Background: Evidence from prospective cohort studies regarding the relationship between working hours and risk of cardiovascular disease is limited
Methods and Results: The Japan Public Health Center-Based Prospective Study Cohort II involved 15,277 men aged 40–59 years at the baseline survey in 1993. Respondents were followed up until 2012. During the median 20 years of follow up (257,229 person-years), we observed 212 cases of acute myocardial infarction and 745 stroke events.

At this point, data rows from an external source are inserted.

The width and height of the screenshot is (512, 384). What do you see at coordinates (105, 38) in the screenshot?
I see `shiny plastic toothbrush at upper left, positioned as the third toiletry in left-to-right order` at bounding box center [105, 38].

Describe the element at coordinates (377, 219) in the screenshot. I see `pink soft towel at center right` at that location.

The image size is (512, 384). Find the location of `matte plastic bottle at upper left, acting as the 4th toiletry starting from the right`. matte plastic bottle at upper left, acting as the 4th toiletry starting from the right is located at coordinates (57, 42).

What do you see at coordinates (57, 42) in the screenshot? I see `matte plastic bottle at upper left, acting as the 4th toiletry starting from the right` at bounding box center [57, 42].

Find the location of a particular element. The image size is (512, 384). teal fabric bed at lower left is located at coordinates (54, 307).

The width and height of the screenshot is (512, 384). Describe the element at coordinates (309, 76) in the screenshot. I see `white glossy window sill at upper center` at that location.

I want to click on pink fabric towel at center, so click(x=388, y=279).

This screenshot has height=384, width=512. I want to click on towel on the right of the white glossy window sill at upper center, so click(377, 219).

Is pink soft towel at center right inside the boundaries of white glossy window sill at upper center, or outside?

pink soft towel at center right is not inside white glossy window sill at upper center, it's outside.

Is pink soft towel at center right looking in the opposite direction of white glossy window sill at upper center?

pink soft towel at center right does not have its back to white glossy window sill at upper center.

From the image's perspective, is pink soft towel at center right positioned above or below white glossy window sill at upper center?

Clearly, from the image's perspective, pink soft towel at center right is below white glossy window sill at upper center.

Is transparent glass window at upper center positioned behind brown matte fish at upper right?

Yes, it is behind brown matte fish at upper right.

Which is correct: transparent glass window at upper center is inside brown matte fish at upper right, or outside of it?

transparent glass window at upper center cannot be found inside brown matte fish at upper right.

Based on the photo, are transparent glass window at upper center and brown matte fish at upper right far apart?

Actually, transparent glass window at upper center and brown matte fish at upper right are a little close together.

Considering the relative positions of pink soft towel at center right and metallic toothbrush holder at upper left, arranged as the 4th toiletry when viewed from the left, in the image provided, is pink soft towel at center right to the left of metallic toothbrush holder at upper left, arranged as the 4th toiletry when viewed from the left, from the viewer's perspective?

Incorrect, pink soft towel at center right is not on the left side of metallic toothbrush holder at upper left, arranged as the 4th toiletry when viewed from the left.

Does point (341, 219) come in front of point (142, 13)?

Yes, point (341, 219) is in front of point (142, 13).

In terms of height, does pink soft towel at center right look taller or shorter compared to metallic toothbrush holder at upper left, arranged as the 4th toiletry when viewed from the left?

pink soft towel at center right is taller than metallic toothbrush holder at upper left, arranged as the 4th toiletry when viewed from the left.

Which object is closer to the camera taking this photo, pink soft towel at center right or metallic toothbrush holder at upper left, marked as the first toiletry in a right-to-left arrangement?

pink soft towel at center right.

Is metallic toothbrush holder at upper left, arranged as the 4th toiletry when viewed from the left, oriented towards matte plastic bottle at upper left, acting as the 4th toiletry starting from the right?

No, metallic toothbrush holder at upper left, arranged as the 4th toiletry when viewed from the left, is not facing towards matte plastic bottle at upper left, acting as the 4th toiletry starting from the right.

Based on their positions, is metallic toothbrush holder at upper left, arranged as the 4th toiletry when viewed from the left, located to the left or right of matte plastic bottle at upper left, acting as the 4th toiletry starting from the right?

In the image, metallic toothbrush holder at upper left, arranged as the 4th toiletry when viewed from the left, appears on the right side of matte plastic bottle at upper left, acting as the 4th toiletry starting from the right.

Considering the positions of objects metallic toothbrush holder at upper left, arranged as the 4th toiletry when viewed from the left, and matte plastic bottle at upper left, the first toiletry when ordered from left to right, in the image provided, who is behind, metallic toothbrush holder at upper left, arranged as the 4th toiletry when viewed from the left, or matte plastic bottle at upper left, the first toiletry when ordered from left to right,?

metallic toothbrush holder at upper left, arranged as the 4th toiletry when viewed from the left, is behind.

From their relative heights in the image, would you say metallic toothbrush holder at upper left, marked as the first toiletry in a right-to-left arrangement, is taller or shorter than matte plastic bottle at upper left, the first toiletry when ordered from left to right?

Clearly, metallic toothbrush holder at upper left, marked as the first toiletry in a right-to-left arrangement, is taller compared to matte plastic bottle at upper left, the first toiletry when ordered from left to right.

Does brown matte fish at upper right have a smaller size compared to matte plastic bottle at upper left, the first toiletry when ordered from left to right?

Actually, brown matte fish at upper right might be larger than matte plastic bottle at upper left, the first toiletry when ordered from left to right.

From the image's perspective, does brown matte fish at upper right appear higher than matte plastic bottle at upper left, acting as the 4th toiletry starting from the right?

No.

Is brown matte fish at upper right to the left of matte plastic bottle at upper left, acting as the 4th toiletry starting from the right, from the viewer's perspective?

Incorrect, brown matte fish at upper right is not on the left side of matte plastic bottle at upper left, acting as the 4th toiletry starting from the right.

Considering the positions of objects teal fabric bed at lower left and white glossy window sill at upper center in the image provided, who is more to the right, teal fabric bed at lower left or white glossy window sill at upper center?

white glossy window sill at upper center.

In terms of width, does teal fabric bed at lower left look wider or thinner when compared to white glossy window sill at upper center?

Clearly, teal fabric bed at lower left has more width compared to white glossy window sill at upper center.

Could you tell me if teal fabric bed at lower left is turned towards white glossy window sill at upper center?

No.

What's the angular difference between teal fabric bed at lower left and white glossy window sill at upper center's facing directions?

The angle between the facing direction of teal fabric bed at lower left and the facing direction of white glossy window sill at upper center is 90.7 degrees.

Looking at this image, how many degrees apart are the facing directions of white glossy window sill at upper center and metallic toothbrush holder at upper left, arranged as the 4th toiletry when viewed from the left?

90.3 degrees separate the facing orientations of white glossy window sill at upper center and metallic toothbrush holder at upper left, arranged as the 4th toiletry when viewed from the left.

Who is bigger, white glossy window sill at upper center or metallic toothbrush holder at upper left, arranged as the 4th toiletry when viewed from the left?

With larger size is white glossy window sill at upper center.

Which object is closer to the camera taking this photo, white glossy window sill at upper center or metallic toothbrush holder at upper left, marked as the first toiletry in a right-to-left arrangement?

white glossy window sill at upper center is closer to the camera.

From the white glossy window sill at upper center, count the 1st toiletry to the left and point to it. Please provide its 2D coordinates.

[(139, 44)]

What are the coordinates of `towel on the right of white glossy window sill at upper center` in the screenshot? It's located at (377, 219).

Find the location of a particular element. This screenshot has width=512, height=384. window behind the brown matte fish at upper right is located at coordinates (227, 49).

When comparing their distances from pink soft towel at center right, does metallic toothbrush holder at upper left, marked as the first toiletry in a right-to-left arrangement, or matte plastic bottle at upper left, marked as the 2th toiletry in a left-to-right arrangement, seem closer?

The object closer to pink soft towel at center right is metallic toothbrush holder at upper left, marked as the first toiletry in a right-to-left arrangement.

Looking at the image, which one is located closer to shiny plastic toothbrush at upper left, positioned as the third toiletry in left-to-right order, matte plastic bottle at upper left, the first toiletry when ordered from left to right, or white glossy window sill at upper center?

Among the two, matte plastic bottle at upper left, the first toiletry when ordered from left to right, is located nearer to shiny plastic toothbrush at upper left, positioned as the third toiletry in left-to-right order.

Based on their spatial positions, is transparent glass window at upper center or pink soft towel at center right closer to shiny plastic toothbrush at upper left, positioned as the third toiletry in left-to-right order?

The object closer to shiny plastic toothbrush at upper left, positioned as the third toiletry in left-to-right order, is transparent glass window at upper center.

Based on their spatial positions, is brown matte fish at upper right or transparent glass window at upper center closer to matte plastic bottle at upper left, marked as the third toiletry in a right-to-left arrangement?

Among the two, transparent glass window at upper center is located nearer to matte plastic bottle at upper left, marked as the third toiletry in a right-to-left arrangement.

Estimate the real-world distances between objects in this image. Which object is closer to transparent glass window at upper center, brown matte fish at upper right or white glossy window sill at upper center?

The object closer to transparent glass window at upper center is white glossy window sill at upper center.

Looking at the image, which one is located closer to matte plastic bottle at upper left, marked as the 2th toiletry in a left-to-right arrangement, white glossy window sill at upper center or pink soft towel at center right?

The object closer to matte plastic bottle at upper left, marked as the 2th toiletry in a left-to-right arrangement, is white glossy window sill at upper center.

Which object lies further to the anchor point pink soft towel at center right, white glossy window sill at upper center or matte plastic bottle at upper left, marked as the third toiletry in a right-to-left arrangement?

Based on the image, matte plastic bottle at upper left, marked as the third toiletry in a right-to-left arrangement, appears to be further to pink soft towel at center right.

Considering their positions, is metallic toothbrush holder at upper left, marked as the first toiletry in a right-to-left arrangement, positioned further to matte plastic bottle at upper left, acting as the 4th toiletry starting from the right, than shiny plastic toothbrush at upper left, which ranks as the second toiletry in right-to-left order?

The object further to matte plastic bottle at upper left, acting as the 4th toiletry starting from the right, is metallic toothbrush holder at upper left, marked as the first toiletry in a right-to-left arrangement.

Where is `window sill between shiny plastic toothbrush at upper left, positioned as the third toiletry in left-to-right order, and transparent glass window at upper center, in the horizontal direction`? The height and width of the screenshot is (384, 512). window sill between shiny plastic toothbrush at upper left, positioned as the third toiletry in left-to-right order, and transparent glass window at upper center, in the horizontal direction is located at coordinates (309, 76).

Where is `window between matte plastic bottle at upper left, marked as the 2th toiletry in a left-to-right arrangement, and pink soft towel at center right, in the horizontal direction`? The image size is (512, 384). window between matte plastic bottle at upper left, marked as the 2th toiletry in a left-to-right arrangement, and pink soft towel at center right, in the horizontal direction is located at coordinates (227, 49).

Cox proportional hazards models adjusted for sociodemographic factors, cardiovascular risk factors, and occupation showed that multivariable-adjusted hazard ratios (HRs) associated with overtime work of ≥11h/day were: 1.63 (95% confidence interval [CI] 1.01–2.63) for acute myocardial infarction and 0.83 (95% CI 0.60–1.13) for total stroke, as compared with the reference group (working 7 to <9 h/day). In the multivariable model, increased risk of acute myocardial infarction associated with overtime work of ≥11 h/day was more evident among salaried employees (HR 2.11, 95% CI 1.03–4.35) and men aged 50–59 years (HR 2.60, 95% CI 1.42–4.77).
Conclusions: Among middle-aged Japanese men, working overtime is associated with a higher risk of acute myocardial infarction.